(EXERCISE OBJECTIVE)
Only the lines from the one containing "1️⃣ Anfrage senden oder anrufen" through the one containing "(2022) reparieren lassen" should be printed, exactly as they appear below, with both ends included.

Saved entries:
◆ ◆ ◆
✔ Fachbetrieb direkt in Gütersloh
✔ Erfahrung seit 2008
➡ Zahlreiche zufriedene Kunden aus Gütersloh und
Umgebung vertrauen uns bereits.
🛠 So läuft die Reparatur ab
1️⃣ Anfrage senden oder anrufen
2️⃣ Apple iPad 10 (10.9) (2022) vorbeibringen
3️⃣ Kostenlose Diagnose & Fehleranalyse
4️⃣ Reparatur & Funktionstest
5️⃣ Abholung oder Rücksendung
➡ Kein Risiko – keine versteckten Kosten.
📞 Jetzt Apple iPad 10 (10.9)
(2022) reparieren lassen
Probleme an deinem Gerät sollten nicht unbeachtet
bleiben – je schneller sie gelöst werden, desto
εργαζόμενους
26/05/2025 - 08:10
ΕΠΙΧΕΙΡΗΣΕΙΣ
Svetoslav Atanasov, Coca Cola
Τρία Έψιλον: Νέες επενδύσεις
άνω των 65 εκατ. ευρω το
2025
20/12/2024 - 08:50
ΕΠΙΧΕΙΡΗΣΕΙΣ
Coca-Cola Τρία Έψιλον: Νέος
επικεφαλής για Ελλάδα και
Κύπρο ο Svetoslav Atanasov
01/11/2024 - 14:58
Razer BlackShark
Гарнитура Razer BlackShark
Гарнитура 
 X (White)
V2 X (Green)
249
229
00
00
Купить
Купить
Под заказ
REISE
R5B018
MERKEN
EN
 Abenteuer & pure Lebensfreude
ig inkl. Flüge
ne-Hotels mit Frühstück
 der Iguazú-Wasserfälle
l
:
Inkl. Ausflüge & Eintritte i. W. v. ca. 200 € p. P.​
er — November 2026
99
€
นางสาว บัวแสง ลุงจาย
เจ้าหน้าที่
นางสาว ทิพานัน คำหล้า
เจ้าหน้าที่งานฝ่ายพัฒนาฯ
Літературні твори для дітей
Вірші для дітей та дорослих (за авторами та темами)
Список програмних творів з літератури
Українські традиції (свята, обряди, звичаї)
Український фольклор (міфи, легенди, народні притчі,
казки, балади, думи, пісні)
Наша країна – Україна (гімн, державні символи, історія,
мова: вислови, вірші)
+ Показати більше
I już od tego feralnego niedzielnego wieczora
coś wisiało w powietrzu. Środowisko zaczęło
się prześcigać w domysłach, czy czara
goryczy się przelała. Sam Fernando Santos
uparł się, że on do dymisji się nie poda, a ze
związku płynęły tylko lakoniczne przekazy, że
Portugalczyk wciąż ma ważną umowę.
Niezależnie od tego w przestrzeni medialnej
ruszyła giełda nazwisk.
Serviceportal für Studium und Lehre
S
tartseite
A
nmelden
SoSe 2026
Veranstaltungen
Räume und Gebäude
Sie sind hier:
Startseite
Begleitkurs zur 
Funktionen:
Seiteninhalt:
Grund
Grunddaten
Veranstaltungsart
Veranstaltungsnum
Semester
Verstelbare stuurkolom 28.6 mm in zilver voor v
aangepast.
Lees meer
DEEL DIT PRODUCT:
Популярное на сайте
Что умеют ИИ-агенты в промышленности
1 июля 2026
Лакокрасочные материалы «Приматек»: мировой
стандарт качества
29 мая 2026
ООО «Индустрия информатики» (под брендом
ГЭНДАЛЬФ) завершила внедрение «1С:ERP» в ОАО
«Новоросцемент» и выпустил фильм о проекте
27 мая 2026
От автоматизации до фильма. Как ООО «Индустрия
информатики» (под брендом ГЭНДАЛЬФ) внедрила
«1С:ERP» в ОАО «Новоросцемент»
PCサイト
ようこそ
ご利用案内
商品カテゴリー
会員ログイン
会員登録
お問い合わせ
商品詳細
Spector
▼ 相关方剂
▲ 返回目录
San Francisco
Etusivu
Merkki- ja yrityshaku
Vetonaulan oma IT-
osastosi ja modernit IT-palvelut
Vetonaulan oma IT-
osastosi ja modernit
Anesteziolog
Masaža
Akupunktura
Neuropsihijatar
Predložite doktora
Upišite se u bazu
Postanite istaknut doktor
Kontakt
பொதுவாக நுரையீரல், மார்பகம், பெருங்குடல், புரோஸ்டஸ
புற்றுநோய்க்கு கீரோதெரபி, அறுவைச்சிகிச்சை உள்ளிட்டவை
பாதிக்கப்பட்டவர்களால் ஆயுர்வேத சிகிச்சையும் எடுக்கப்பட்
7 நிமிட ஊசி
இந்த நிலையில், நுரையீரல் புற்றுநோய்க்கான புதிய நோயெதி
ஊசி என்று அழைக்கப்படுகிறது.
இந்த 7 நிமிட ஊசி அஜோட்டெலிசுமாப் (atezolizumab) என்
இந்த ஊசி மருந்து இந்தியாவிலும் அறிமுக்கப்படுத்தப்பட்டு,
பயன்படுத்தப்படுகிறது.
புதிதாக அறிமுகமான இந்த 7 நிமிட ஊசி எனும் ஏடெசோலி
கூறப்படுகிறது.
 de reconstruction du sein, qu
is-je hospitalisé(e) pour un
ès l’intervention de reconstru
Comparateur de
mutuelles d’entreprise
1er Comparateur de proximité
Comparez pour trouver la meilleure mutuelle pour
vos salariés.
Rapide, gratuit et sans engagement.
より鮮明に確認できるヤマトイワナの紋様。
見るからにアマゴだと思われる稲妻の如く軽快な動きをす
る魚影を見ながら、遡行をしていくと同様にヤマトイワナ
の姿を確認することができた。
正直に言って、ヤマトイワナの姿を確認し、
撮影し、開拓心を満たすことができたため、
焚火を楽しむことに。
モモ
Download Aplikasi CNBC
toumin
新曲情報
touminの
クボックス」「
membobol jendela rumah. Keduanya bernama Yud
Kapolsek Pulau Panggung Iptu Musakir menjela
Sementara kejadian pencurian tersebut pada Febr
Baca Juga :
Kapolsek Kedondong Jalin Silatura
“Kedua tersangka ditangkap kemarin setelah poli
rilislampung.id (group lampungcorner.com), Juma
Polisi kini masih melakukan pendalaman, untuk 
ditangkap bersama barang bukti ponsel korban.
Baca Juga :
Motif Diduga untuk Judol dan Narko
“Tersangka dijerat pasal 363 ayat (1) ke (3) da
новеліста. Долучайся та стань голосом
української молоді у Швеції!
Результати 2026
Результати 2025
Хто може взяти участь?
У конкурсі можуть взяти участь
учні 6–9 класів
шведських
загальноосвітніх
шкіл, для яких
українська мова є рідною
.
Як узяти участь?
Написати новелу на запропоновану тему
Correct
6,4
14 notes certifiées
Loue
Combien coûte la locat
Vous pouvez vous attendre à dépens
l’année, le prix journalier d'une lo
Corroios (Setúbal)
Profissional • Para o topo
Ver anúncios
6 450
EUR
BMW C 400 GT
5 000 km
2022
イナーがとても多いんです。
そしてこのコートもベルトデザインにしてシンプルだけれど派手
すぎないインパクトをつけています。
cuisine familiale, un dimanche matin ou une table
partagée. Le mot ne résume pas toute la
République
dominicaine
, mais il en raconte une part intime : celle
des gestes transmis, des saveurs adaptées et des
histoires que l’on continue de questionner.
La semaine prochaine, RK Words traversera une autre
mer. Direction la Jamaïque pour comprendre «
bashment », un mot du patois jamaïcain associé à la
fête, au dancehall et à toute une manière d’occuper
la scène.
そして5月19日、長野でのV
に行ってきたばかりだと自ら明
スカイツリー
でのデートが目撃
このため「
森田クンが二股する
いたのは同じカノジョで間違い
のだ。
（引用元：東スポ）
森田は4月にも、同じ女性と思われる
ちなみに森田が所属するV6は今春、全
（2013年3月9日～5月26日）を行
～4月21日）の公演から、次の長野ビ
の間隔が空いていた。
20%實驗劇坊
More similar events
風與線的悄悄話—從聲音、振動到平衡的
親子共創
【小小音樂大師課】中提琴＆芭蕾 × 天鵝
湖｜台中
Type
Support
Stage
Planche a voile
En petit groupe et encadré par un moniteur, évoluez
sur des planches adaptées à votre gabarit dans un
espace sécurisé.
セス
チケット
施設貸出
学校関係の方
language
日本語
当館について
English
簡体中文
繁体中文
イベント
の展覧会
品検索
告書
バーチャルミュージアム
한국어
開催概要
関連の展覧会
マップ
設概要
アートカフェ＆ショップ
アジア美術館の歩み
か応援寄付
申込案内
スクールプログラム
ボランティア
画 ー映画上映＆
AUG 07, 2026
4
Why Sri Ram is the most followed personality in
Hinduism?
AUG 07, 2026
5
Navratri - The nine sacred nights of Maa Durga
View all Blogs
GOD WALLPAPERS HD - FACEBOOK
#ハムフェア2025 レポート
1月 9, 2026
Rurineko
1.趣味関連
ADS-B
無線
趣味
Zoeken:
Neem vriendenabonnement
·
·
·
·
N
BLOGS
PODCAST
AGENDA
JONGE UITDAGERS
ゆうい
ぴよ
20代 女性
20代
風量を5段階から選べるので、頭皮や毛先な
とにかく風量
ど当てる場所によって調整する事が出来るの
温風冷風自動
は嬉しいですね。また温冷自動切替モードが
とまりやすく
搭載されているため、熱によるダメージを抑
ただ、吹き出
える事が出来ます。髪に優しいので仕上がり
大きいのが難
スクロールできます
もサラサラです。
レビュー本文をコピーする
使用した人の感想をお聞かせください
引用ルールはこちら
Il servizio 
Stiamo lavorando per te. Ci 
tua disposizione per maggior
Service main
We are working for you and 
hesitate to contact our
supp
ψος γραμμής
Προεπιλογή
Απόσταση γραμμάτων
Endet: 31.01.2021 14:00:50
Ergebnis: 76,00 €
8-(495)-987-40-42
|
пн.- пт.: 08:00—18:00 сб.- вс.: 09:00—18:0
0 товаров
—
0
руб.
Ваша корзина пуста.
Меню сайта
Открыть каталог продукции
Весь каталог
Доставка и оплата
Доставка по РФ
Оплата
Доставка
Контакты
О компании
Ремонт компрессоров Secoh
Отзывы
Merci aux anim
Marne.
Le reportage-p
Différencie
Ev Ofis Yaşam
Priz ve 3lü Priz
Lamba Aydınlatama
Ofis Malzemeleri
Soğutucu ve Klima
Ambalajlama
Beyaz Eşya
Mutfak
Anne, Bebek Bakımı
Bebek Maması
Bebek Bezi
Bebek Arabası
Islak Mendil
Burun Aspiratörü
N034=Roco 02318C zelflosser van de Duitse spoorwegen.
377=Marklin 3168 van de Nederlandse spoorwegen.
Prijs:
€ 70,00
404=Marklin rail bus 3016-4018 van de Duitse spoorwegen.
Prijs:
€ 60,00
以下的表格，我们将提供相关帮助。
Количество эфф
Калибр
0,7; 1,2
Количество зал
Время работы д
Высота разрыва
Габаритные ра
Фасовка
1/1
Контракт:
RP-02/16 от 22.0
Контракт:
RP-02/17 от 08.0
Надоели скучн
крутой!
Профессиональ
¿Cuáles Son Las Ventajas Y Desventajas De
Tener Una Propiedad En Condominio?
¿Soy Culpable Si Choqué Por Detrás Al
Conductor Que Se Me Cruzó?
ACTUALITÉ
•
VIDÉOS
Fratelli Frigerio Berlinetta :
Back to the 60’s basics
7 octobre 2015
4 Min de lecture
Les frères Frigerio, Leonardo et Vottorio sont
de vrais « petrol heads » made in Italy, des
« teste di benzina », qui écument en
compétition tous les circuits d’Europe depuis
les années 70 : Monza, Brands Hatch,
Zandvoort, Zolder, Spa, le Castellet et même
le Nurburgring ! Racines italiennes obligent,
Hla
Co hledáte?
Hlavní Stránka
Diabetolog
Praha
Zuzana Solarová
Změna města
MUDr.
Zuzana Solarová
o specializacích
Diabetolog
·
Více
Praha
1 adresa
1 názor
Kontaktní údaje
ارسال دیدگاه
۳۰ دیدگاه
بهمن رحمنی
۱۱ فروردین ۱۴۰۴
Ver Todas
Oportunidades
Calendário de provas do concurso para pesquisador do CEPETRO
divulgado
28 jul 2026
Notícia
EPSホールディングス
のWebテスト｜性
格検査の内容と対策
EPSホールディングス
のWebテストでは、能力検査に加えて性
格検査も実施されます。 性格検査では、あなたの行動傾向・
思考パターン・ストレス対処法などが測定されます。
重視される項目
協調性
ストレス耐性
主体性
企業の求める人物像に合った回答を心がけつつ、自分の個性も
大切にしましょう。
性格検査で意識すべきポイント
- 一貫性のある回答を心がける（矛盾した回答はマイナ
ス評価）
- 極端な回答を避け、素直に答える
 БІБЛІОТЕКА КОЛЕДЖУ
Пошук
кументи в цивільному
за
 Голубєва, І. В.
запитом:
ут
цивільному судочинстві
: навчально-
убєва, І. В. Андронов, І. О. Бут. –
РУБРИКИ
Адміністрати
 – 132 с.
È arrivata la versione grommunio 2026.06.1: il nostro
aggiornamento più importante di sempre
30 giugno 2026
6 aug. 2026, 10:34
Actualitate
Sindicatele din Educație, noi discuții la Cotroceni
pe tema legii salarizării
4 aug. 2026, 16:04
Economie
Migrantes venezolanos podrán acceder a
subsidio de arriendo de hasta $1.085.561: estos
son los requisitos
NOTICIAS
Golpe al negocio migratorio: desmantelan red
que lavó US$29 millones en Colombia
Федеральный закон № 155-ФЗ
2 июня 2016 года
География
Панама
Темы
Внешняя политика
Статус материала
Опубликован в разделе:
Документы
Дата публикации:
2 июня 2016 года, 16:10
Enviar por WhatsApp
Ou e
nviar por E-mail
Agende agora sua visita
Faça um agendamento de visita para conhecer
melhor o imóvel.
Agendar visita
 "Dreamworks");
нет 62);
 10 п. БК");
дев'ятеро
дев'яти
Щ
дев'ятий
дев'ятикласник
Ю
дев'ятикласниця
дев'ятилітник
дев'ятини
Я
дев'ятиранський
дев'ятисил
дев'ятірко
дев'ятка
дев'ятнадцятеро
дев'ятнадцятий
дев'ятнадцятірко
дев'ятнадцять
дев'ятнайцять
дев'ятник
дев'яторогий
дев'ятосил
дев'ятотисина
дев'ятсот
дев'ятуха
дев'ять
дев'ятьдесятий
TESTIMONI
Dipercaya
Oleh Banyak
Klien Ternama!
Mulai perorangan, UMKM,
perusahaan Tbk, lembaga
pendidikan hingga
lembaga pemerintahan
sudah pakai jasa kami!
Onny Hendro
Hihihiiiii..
◆ ◆ ◆
(REPLY TO THE EXERCISE)
1️⃣ Anfrage senden oder anrufen
2️⃣ Apple iPad 10 (10.9) (2022) vorbeibringen
3️⃣ Kostenlose Diagnose & Fehleranalyse
4️⃣ Reparatur & Funktionstest
5️⃣ Abholung oder Rücksendung
➡ Kein Risiko – keine versteckten Kosten.
📞 Jetzt Apple iPad 10 (10.9)
(2022) reparieren lassen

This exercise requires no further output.